Preparation Method:Cell lysate was prepared by homogenization in ice-cold modified RIPA Lysis Buffer with cocktail of protease inhibitors (Sigma). Cell debris was removed by centrifugation. Protein concentration was determined with Bradford assay (Bio-Rad protein assay, Microplate Standard assay). The cell lysate was boiled for 5 minutes in 1 x SDS sample buffer (50 mM Tris-HCl pH 6.8, 12.5% glycerol, 1% sodium dodecylsulfate, 0.01% bromophenol blue) containing 5% b-mercaptoethanol, and lyophilized.

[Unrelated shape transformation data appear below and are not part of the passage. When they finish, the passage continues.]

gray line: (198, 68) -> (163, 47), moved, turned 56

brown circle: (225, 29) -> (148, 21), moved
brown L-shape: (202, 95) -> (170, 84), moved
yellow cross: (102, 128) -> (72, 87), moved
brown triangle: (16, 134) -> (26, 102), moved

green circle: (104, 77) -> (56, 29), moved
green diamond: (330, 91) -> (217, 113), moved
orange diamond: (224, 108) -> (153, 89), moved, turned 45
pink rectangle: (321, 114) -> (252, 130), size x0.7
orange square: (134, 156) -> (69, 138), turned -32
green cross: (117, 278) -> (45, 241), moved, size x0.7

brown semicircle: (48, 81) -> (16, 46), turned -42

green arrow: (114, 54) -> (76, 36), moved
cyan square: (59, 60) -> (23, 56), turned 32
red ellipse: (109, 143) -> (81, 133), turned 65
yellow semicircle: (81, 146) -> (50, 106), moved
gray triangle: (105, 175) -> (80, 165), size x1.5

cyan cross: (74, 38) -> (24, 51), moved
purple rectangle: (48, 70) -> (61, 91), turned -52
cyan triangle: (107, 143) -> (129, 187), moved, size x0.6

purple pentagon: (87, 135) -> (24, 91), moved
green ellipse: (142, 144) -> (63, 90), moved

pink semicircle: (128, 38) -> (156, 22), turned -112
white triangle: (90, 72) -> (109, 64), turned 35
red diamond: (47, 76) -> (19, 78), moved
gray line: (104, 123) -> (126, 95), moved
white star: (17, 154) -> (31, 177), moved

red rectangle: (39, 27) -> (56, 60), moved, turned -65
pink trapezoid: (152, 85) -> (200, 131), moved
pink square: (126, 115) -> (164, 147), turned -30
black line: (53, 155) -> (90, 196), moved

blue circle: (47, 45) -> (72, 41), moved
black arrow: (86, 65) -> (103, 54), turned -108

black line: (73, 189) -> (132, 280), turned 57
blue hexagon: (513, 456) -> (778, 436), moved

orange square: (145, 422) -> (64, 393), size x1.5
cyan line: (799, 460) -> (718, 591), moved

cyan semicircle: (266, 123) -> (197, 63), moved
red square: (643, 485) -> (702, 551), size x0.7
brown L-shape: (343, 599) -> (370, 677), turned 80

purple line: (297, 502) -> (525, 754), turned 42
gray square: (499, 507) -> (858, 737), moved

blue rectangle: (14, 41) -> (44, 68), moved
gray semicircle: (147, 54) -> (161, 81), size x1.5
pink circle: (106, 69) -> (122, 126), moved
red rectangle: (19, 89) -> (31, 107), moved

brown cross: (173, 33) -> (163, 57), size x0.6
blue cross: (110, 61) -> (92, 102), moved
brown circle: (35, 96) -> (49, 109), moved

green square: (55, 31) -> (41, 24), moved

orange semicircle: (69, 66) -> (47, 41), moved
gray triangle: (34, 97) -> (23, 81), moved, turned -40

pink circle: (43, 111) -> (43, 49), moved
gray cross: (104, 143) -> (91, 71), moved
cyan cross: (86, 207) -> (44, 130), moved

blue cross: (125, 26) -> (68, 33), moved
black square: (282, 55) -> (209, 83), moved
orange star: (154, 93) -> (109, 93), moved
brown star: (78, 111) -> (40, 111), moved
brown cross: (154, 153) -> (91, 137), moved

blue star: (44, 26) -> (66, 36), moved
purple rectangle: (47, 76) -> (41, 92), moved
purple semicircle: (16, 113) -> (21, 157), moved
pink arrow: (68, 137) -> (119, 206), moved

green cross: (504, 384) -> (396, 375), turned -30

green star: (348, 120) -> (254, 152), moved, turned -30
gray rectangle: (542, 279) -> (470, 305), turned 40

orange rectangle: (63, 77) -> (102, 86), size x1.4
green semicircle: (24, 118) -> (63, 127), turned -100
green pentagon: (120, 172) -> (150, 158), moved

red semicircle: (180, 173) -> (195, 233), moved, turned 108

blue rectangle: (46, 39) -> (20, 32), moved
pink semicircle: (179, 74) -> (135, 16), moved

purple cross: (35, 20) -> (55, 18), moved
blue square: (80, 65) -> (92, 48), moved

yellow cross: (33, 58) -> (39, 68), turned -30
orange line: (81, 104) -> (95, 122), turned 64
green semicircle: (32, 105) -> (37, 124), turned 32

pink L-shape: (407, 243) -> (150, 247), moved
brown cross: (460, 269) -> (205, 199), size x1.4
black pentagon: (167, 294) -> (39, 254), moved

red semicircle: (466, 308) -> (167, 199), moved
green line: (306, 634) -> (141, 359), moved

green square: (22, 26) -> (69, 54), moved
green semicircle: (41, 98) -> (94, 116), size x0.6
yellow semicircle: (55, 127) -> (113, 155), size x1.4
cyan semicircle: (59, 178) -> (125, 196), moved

Lysis Buffer:Modified RIPA Lysis Buffer: 50 mM Tris-HCl pH 7.4, 150 mM NaCl, 1mM EDTA, 1% Triton X-100, 0.1% SDS, 1% Sodium deoxycholate, 1mM PMSF
Quality Control Testing:12.5% SDS-PAGE Stained with Coomassie Blue
Stability:Samples are stable for up to twelve months from date of receipt at -80℃
Recommend Usage:1. Centrifuge the tube for a few seconds and ensure the pellet at the bottom of the tube. 2. Re-dissolve the pellet using 200μL pure water and boiled for 2-5 min. 3. Store it at -80℃. Recommend to aliquot the cell lysate into smaller quantities for optimal storage. Avoid repeated freeze-thaw cycles. Notes:The lysate is ready to load on SDS-PAGE for Western blot application. If dissociating conditions are required, add reducing agent prior to heating.
Storage Buffer:In modified RIPA Lysis Buffer
Storage Instruction:Store at -80℃. Aliquot to avoid repeated freezing and thawing
Application notes:WB: Use at an assay dependent dilution.
Not yet tested in other applications.
Optimal dilutions/concentrations should be determined by the end user.

HDAC4 (histone deacetylase 4), belongs to class II of the histone deacetylase/acuc/apha family. Histone Deacetylases (HDACs) are a group of enzymes closely related to sirtuins. They catalyze the removal of acetyl groups from lysine residues in histones and non-histone proteins, resulting in transcriptional repression. In general, they do not act autonomously but as components of large multiprotein complexes, such as pRb-E2F and mSin3A, that mediate important transcription regulatory pathways. There are three classes of HDACs; classes 1, 2 and 4, which are closely related Zn2+-dependent enzymes. HDACs are ubiquitously expressed and they can exist in the nucleus or cytosol. Their subcellular localization is effected by protein-protein interactions and by the class to which they belong. HDACs have a role in cell growth arrest, differentiation and death and this has led to substantial interest in HDAC inhibitors as possible antineoplastic agents. HDAC4 possesses histone deacetylase activity and represses transcription when tethered to a promoter. It does not bind DNA directly, but through transcription factors MEF2C and MEF2D. HDAC4 seems to interact in a multiprotein complex with RbAp48 and HDAC3.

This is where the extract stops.